Eric Florenzano’s Blog

It's Caches All the Way Down

Nov 08, 2008

A few years back a non-technical person asked me to explain what, exactly, the operating system did. I first started out by speaking in broad generalities, saying that it takes care of the basic needs of the computer and that it helps one thing talk to another. But that answer wasn't good enough. This person wanted me to go into more detail. What happens when I'm in the calculator application and I type 1+1 and hit enter? What things need to happen?

That really tripped me up. It's hard to even know where to start when someone who's curious like that asks a relatively innocent question like that. So I decided to just start from the basics. "A processor has these things called registers", I said. "And they store a tiny little amount of information, which they can do things with, like add and subtract." That seemed to basically satisfy them, but not me.

I made sure to say that, "You can't just keep everything in registers, because there are only a few of those. So you have to keep some data stored in this place with more space for data but it's slower." To which they responded, "Oh, so is that why when I add more RAM my computer gets faster?" "No," I said, "this is all still on the processor." "OK, so what's RAM then and why is it supposed to help?" they asked. "Because we can't store everything on the processor itself, because there's not enough space for data, so we have to store it in this place with much more space for data, but which is slower."

At this point I realized how redundant this conversation was going to get. It's the same thing for the hard drive, and (if you're old-school) tape drive or (if you're new-school) the internet. At the same point that person seemed to get bored--that moment of curiosity had passed. Computers just do their thing and we really didn't have to do anything special for all of that data movement to take place.

That's what struck me. When you come down to it, computers are just a waterfall of different caches, with systems that determine what piece of data goes where and when. For the most part, in user space, we don't care about much of that either. When writing a web application or even a desktop application, we don't much care whether a bit is in the register, the L1 or L2 cache, RAM, or if it's being swapped to disk. We just care that whatever system is managing that data, it's doing the best it can to make our application fast.

But then another thing struck me. Most web developers DO have to worry about the cache. We do it every day. Whether you're using memcached or velocity or some other caching system, everyone's manually moving data from the database to a cache layer, and back again. Sometimes we do clever things to make sure this cached data is correct, but sometimes we do some braindead things. We certainly manage the cache keys ourselves and we come up with systems again and again to do the same thing.

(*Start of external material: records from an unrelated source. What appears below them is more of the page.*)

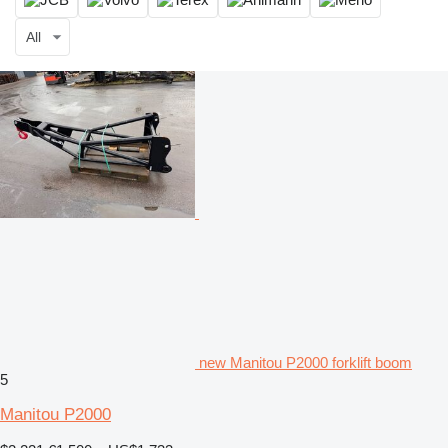
All
new Manitou P2000 forklift boom
5
Manitou P2000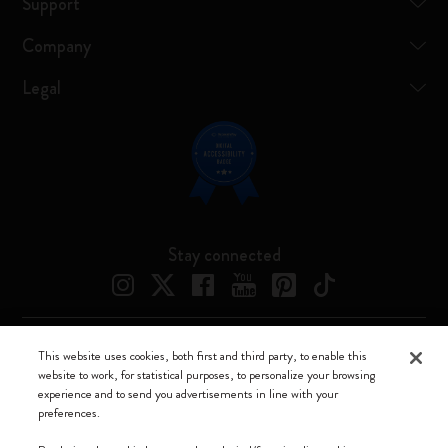
Support
Company
Legal
Stay connected
This website uses cookies, both first and third party, to enable this
Moleskine ® is a registered trademark of Moleskine Srl a socio unico
website to work, for statistical purposes, to personalize your browsing
experience and to send you advertisements in line with your
Moleskine srl a socio unico - Via Bergognone, 34 – 20144 Milano -
preferences.
Italia - P. IVA / CCIAA n. 07234480965 - REA MI 1945400 - Cap.
Soc. €2.181.513,42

Does this strike anyone else as inconsistent? For practically every cache layer down the chain, a system (whose algorithms are usually the result of years and years of work and testing) automatically determines how to best utilize that cache, yet we do not yet have a good system for doing that with databases. Why do you think that is? Is it truly one of the two hard problems of computer science? Is it impossible to do this automatically? I honestly don't have the answers, but I'm interested if you do.